Like Fleetwood Mac this band (Fastlumber Raincoat? Quicktimber Laptop?) consists of an English rhythm section with an American guitarist and singer grafted on. Married keyboardist Holly (Nia Towle) and bassist Reg (Zachary Hart) are already splitting up at the start due to his seismic levels of substance abuse. Drummer Simon (Chris Stack), hilariously blokey) tries to keep the peace, mostly by passing round weapons-grade joints.
Meanwhile the album is being driven forward by Peter (Jack Riddiford) and Diana (Lucy Karczewski), hugely impressive in only her second professional stage role). They might as well be called Bindsey Luckingham and Nevie Sticks, so closely do they resemble Lindsey Buckingham and Stevie Nicks.
She is a fragile, barefoot spirit contributing a tranche of brilliant but overlong songs and powerful lead vocals to the album. He is a polymath control freak and the record’s producer, endlessly obsessing over drum tempos and basslines. He dominates the band he’s joined and gaslights Diana’s creative endeavours because he really just wants a “wifey wifey” to give him a baby.

Eli Gelb and Andrew R. Butler – both, like Stack, from the original Broadway production – are the sound guys, schlubby Grover and ferrety Charlie, whose name no one remembers. Which is funny as there’s a huge amount of Charlie going round in a plastic bag.
The two men are often used for comic effect, bantering across the mixing desk on the forestage, while the bandmates do yet another take or have yet another fight in the studio behind. David Zinn’s design is impeccable, while Enver Chakartash’s costumes are a riot of mini kimonos, lacy blouses and stacked heels (and that’s just for the men). The hair is incredible.

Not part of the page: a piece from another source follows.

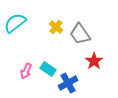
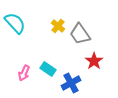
cyan semicircle: rotated 85 degrees clockwise
yellow cross: moved 2 px right, 1 px up
pink arrow: moved 2 px left, 2 px down
blue cross: moved 3 px right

Riddiford dials the intensity up to 11 as Peter and Hart gives a correspondingly large comic performance as Reg, with his elastic intoxication and periodic dips into vegetarianism and the philosophy of Carlos Castaneda. Towle plays it beautifully straight as Holly. “Your beard smells like pot and vomit,” she tells Simon after giving him a friendly kiss. “Well I’ve been smoking pot and vomiting,” he replies cheerfully.
-Lucy-Karczewski-Nia-Towle-Jack-Riddiford-Stereophonic-West-End-photo-by-Marc-Brenner-00953.jpeg)
Karczewski gives a standout opening to the second act, repeatedly messing up a line, alone and unaccompanied, before knocking it out of the park under the scowling gaze of Peter. There are lots of nice touches: you know Reg and Wendy have reconciled when they start sharing t-shirts; and that Grover is becoming an insider rather than a hireling when Peter attacks him.
The show captures the sleepless grind and tedium of recording but also the euphoria when the sound comes together. And it’s full of delightful, random tangents about custard and peacocks, Don’t Look Now vs Last Tango in Paris. Stereophonic is hugely engrossing and enjoyable, but like the band’s album, it could lose a few fiddly bits and a few minutes.